Have spent the last month-six weeks working on four paintings to be published in a magazine later this spring along with entries to the Coast Guard Art Program. Part of that time was dealing with laser surgery on both eyes (to correct a problem) and taking part in the chorus gigs for the Christmas season. Now that the paintings are finished, I am tackling the other projects that went unattended- finishing up paintings to submit to the American Society of Aviation Artists exhibition, updating the blog, cleaning the studio, updating the blog, answering Christmas correspondence- oh, and did I mention updating the blog? Hopefully I can keep this up a little better. Meantime, I came across a wonderful comment in the Seattle times this morning by staff writer Nicole Brodeur in which she says, "....no matter now much time you get in life, you may not finish all you started. But if this happens, leave what you've done in a picture window. In the sun." I can't think of a better musing. Thank you, Ms. Brodeur, for this insight!
A new year, a clean slate! I always think on January 1st, "What can I do to make this year better than last?" Do more for others and live my faith better come to mind. In terms of purpose, the answer may be a little more evasive. It has been a little over three years since we left Alaska for Washington state, and I've been floundering around trying to figure out what to do with my art. Bottom line, what do I love? Answer, illustrating stories. I have a cool commission from a magazine to create four paintings to illustrate a story which will be published in the spring. As a result, I have left the Blue Whole Gallery, a co op, to focus more on creating better art in more of the areas that mean the most to me. I love painting airplanes, I love painting Alaska! I'll comment as the paintings progress but the illustrations will have to wait until they are published in the magazine before I can show them here. Still, there will be others to share. Keep watching!
Thanks to my good friend, Susan Martin Spar (check out her blog, The Daily Muse by Susan Martin Spar), I have now entered the world of blogging. Here are some images of paintings that are still available. As time goes by, I will add new images. Enjoy!
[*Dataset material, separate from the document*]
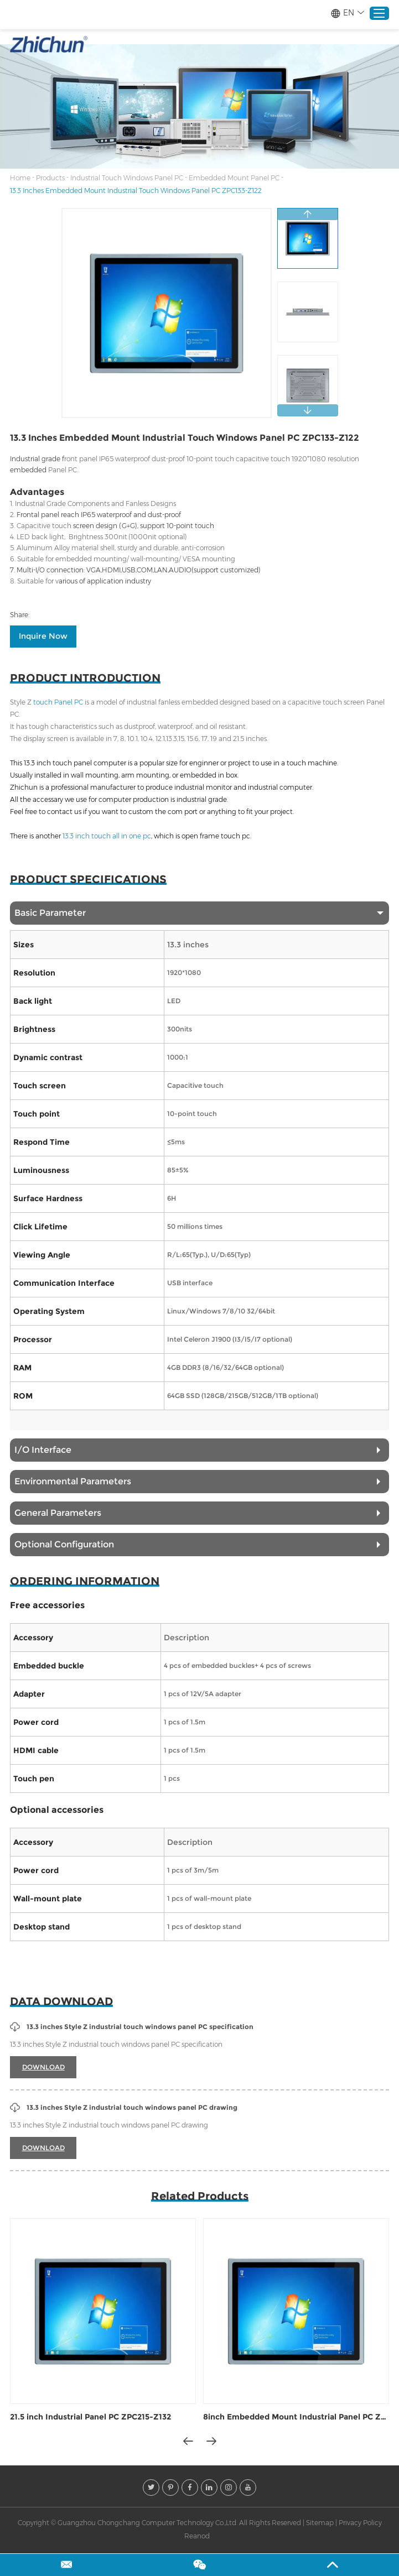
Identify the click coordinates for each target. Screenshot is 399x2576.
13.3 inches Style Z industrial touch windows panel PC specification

My husband and I live in the Pacific Northwest. Before moving here in 2006, we lived on Kodiak Island in Alaska for 23 years. There, I worked in an art gallery, commercial fished (only for a summer), and taught art at Kodiak College for nearly 18 years. My specialty is aviation art, and I am a member of the American Society of Aviation Artists, the Canadian Aviation Artists Association, NorthWest Air Force Artists and the Coast Guard and Air Force art programs. I have won some cool awards from places like ASAA, Simuflite/Flying Magazine and Aviation Week and Space Technology and have done some work for Alaska Magazine, Aircraft Owners and Pilots Association and the Alaska Airmen's Association. I love painting airplanes, but find doing occasional still life and landscapes a fun diversion. Additional diversions are singing with a Sweet Adelines chorus and tap dancing. Boredom is not in my vocabulary.